# Asking for directions



## Halu-halo

I have to use the word for a chapter title like in a book,

>>>asking for directions<<<<

used like asking for your way around town in context not directions for making something but directions for knowing one's way around a place.


----------



## Madhu Mayi

Hi! Er, I don't really understand what kind of information you'd like to have. Maybe I'm thick.


----------



## DotterKat

Hi,

I am a little confused about your posting. Are you asking for a translation of " asking for directions " ? It is :* pagtatanong ng direksyon * OR *pag-aalam ng direksyon*.

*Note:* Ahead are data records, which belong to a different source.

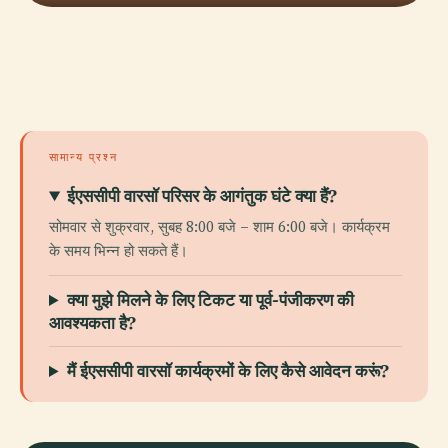
सामान्य प्रश्न
ईएससीपी वारसॉ परिसर के आगंतुक घंटे क्या हैं?
सोमवार से शुक्रवार, सुबह 8:00 बजे – शाम 6:00 बजे। कार्यक्रम
के समय भिन्न हो सकते हैं।
क्या मुझे मिलने के लिए टिकट या पूर्व-पंजीकरण की
आवश्यकता है?
मैं ईएससीपी वारसॉ कार्यक्रमों के लिए कैसे आवेदन करूं?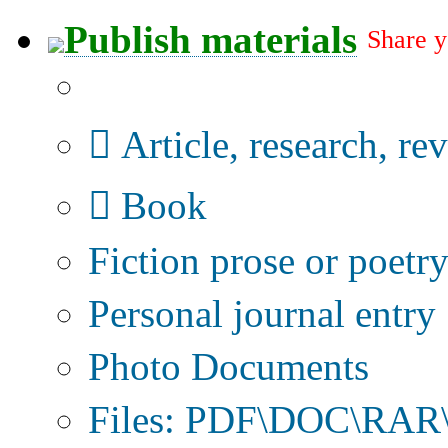
Publish materials
Share y
Publication type?
Article, research, re
Book
Fiction prose or poetr
Personal journal entry
Photo Documents
Files: PDF\DOC\RAR\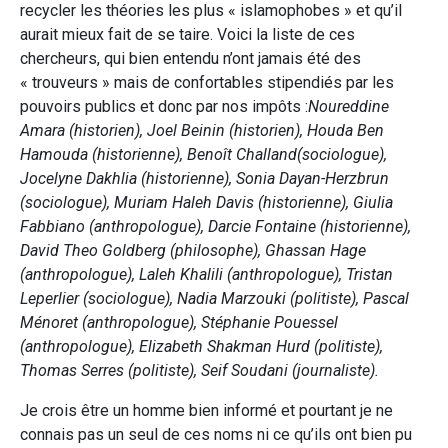
recycler les théories les plus « islamophobes » et qu’il
aurait mieux fait de se taire. Voici la liste de ces
chercheurs, qui bien entendu n’ont jamais été des
« trouveurs » mais de confortables stipendiés par les
pouvoirs publics et donc par nos impôts :
Noureddine
Amara (historien), Joel Beinin (historien), Houda Ben
Hamouda (historienne), Benoît Challand(sociologue),
Jocelyne Dakhlia (historienne), Sonia Dayan-Herzbrun
(sociologue), Muriam Haleh Davis (historienne), Giulia
Fabbiano (anthropologue), Darcie Fontaine (historienne),
David Theo Goldberg (philosophe), Ghassan Hage
(anthropologue), Laleh Khalili (anthropologue), Tristan
Leperlier (sociologue), Nadia Marzouki (politiste), Pascal
Ménoret (anthropologue), Stéphanie Pouessel
(anthropologue), Elizabeth Shakman Hurd (politiste),
Thomas Serres (politiste), Seif Soudani (journaliste).
Je crois être un homme bien informé et pourtant je ne
connais pas un seul de ces noms ni ce qu’ils ont bien pu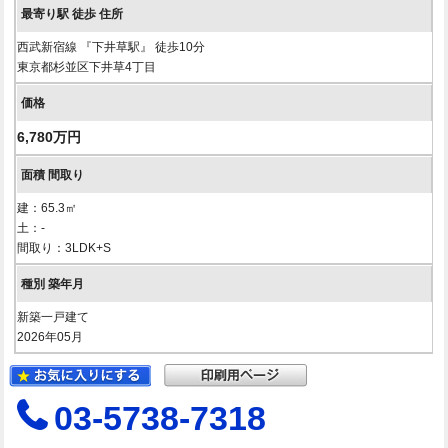
西武新宿線 『下井草駅』 徒歩10分
東京都杉並区下井草4丁目
6,780万円
建：65.3㎡
土：-
間取り：3LDK+S
新築一戸建て
2026年05月
03-5738-7318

Your ID bar indicates that your native language is Tagalog, so I am assuming you already know the above translation.

Gary


----------



## Halu-halo

hi... yup, native language is tagalog.
but living almost half of my life abroad made it a bit difficult to find the right terms. 
i actually happen to know most of the translations of the words but I need some clarification to be sure i'm using the correct words coz actually i'll be teaching another language to filipinos in tagalog. 
sorry for the confusion....
yes am trying to ask for the correct translation (to be used as a title) of the phrase >>>asking for directions<<<

i just wanted to make it clear that the word "directions" should mean 'way around a place' and not 'how to do things'

would appreciate more suggestions regarding this one...

thanks!!!


----------



## mataripis

"asking directions"as a title may be expressed " Paghiling ng tamang gabay sa patutunguhan" or " "wastong gabay sa haharapin"


----------